(Required work): The stretch from the line with "인터벤션센터(중재시술)" through the line with "은 흉강경 수술과 로봇수술을 통해 국내에서 폐암과 흉부종양 분야를 선구적으" in the records below: write it out exactly, and nothing else.

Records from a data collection

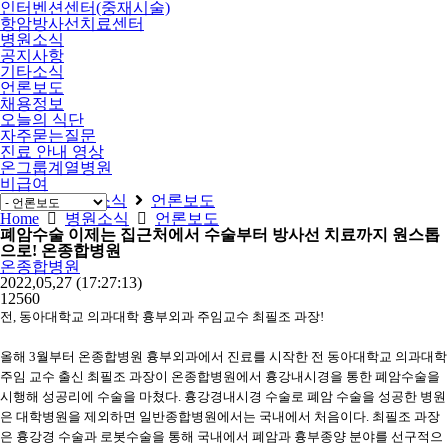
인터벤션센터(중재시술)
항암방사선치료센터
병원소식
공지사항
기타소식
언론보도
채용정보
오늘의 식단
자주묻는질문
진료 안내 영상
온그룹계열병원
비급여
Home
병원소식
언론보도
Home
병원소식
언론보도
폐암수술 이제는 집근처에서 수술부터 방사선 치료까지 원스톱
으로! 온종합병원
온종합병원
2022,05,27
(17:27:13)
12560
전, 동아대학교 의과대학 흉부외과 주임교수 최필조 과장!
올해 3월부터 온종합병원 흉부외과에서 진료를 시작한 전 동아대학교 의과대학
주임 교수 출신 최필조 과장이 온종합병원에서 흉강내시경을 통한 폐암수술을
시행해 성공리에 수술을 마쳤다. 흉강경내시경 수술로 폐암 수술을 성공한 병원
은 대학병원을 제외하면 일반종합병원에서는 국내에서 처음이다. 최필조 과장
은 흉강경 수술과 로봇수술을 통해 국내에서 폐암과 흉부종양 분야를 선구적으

==

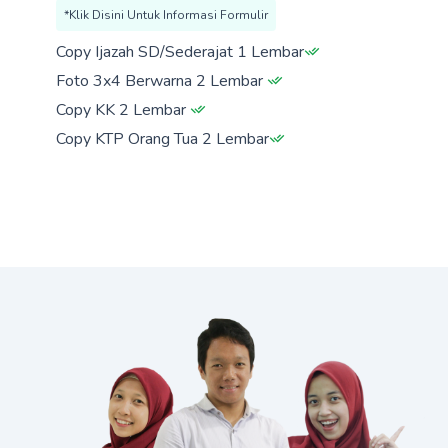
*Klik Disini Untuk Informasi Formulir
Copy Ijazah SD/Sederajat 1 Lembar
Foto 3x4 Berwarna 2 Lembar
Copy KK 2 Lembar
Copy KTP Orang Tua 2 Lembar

(Solution to this task):
인터벤션센터(중재시술)
항암방사선치료센터
병원소식
공지사항
기타소식
언론보도
채용정보
오늘의 식단
자주묻는질문
진료 안내 영상
온그룹계열병원
비급여
Home
병원소식
언론보도
Home
병원소식
언론보도
폐암수술 이제는 집근처에서 수술부터 방사선 치료까지 원스톱
으로! 온종합병원
온종합병원
2022,05,27
(17:27:13)
12560
전, 동아대학교 의과대학 흉부외과 주임교수 최필조 과장!
올해 3월부터 온종합병원 흉부외과에서 진료를 시작한 전 동아대학교 의과대학
주임 교수 출신 최필조 과장이 온종합병원에서 흉강내시경을 통한 폐암수술을
시행해 성공리에 수술을 마쳤다. 흉강경내시경 수술로 폐암 수술을 성공한 병원
은 대학병원을 제외하면 일반종합병원에서는 국내에서 처음이다. 최필조 과장
은 흉강경 수술과 로봇수술을 통해 국내에서 폐암과 흉부종양 분야를 선구적으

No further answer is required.